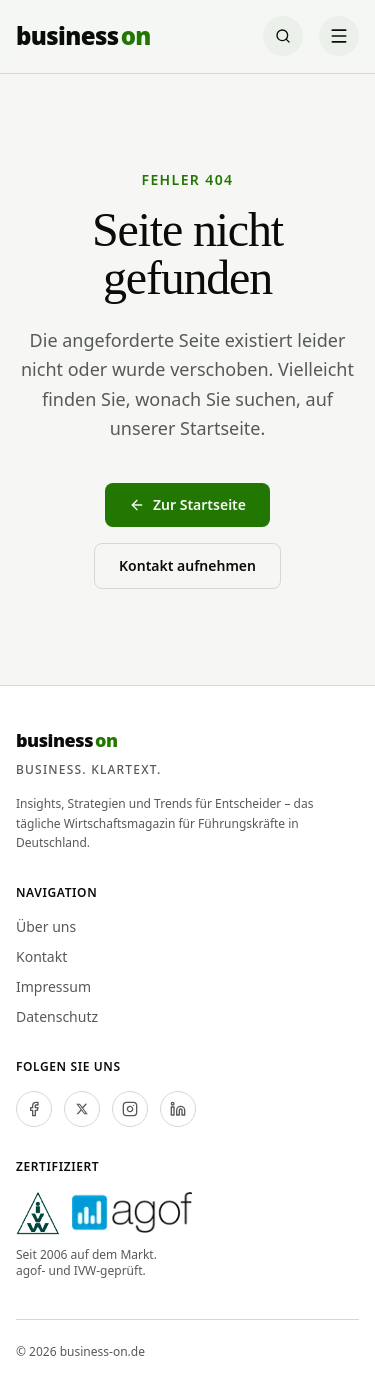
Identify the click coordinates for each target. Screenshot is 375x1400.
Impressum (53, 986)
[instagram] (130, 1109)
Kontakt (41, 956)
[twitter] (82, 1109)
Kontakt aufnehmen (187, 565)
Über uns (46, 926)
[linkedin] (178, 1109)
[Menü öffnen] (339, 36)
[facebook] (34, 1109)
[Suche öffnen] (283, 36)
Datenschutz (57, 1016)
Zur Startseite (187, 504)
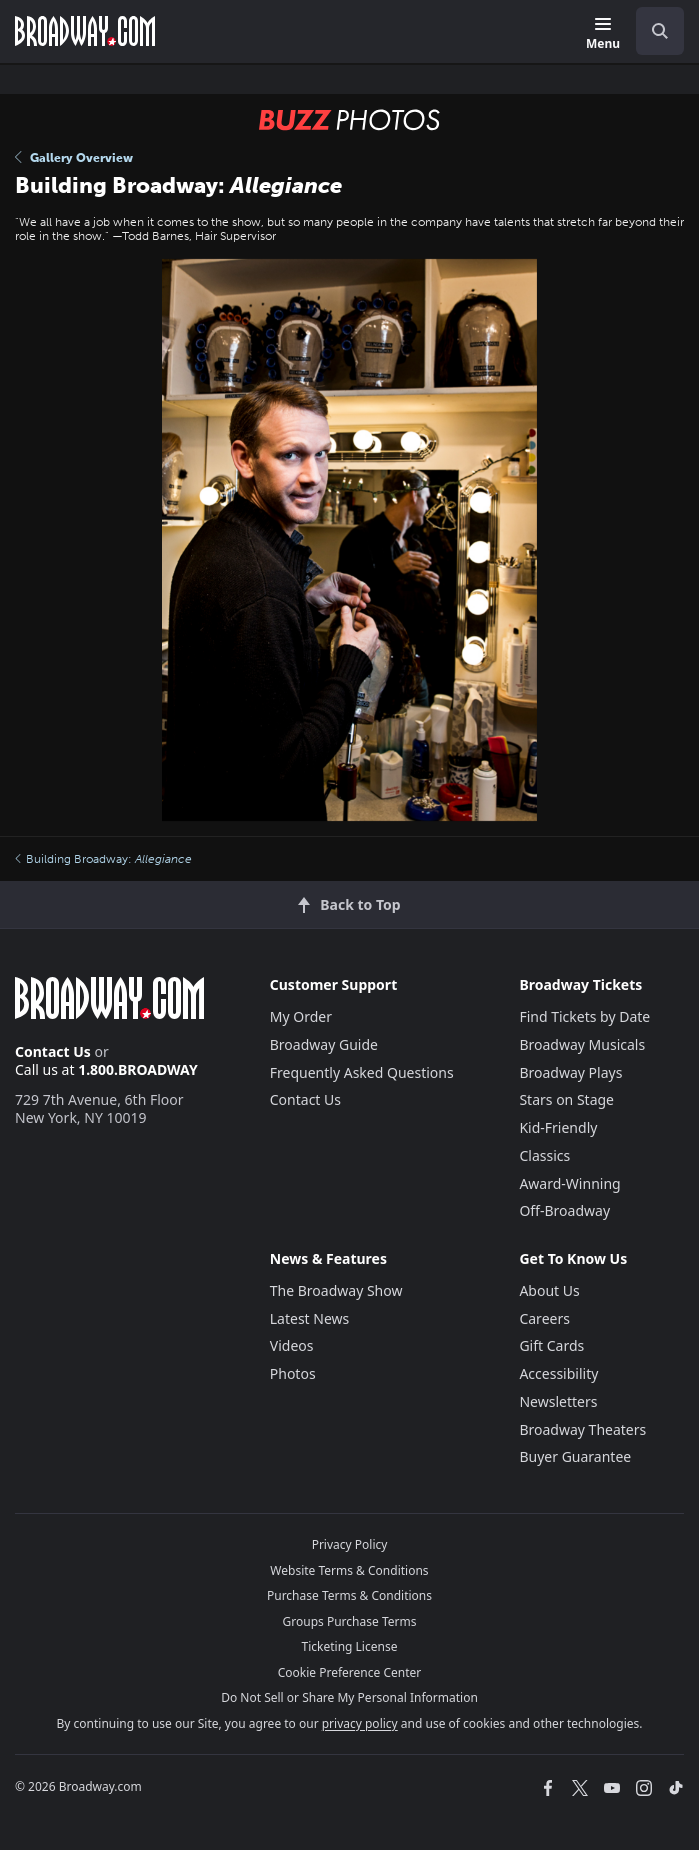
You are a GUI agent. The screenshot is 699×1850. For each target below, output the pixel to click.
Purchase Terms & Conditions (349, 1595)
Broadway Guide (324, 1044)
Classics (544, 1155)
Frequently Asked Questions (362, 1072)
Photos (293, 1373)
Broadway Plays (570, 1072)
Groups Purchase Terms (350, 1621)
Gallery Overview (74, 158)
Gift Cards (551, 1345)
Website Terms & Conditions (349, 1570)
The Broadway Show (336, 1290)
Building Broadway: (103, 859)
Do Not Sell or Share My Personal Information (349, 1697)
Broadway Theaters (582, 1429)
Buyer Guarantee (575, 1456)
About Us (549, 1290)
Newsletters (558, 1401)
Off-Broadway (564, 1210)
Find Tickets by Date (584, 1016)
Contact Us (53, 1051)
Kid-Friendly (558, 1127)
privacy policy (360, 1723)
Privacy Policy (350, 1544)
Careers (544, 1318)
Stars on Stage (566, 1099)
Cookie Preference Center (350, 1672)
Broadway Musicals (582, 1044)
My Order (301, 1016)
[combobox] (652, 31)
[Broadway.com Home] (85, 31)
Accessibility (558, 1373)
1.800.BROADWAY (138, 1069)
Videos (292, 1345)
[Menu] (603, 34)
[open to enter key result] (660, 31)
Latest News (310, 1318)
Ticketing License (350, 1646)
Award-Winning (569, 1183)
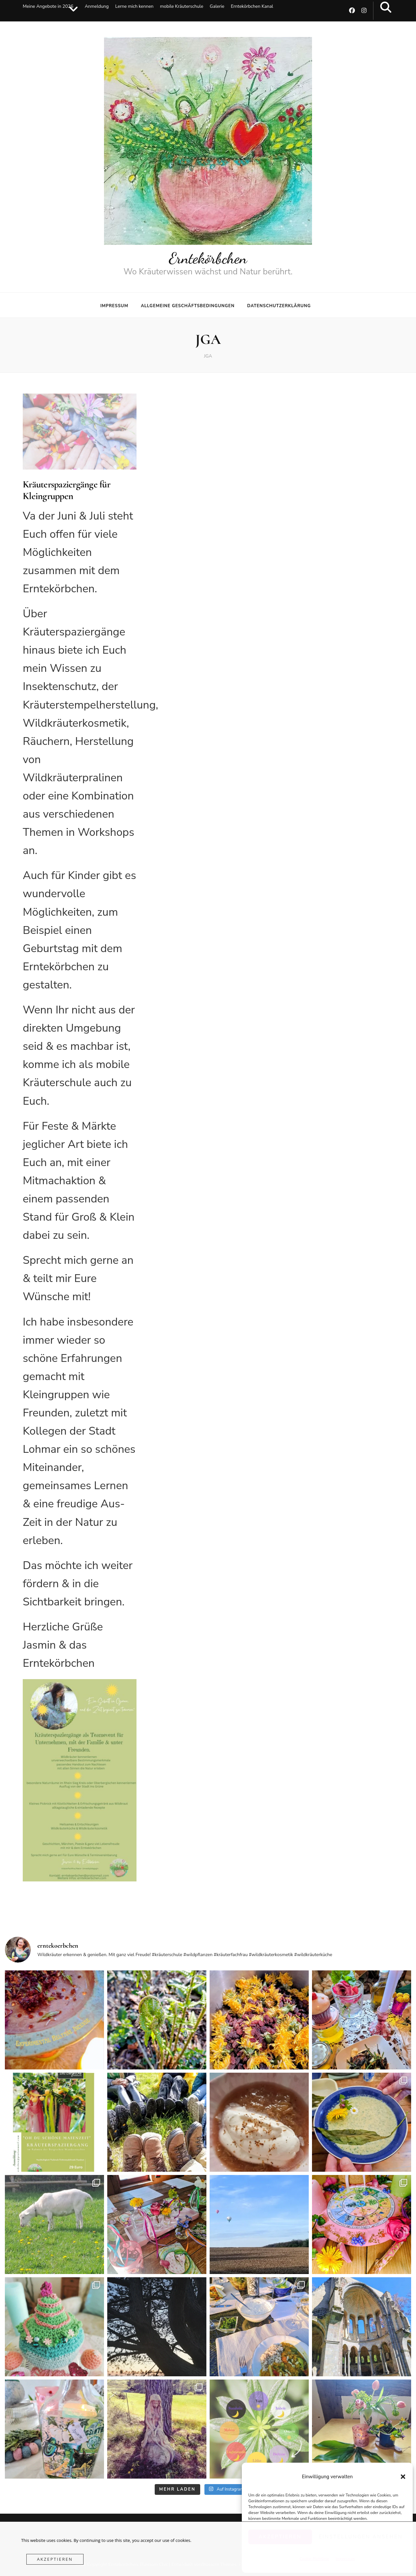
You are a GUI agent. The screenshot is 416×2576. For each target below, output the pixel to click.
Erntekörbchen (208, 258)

--

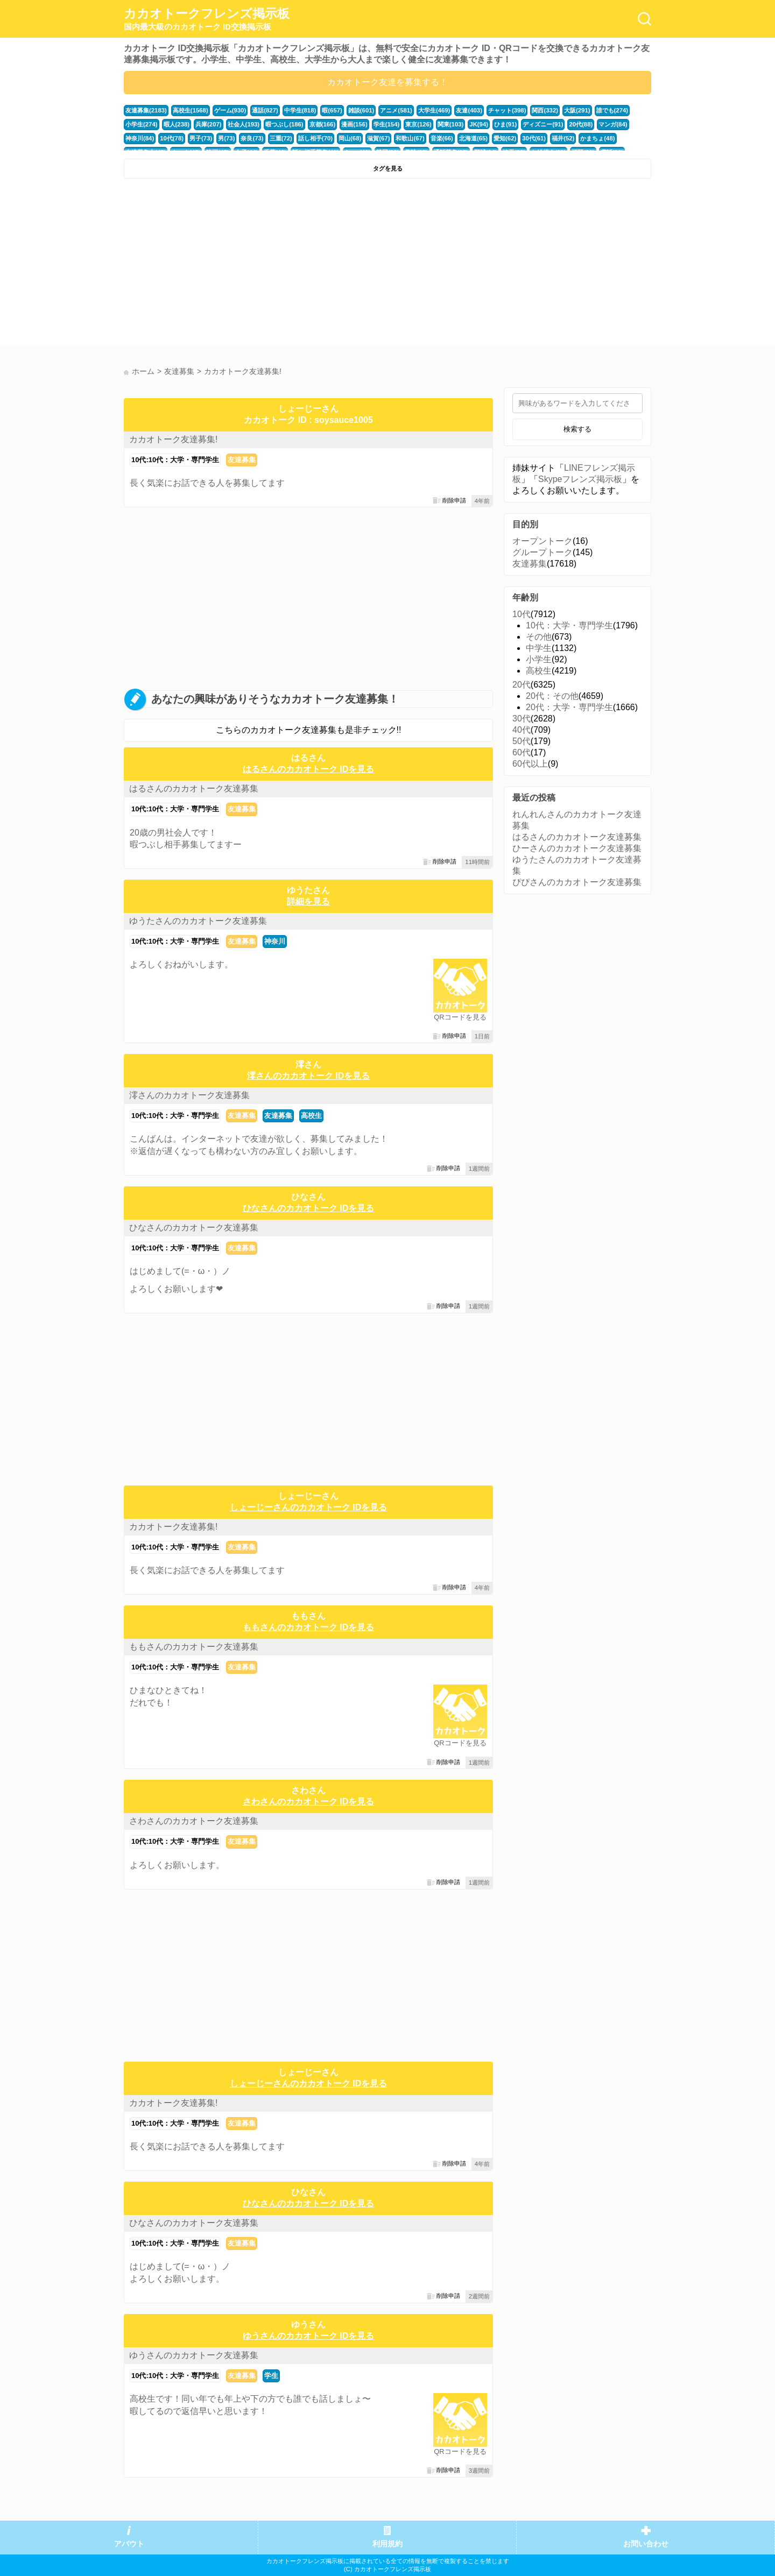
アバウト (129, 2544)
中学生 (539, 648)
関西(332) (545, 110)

...

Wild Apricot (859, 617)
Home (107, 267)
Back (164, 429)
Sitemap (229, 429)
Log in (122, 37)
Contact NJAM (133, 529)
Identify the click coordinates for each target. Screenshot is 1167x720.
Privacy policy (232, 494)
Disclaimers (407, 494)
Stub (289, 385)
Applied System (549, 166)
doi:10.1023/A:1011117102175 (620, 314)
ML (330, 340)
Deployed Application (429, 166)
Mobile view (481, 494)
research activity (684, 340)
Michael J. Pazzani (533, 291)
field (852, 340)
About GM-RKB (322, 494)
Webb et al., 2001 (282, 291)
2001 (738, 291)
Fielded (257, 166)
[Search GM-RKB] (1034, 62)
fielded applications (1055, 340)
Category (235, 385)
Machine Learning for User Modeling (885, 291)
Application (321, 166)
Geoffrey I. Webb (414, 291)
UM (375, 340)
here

● **WHAT TO PRODUCE**
I'd like every line with the string "pixel" copied from the listing.

● **RESPONSE TO THE TASK**
You are a GUI agent. The screenshot is 699×1850. For each target below, output the pixel to click.
You are a GUI agent. The screenshot is 416×2576. For each target below, output the pixel to click.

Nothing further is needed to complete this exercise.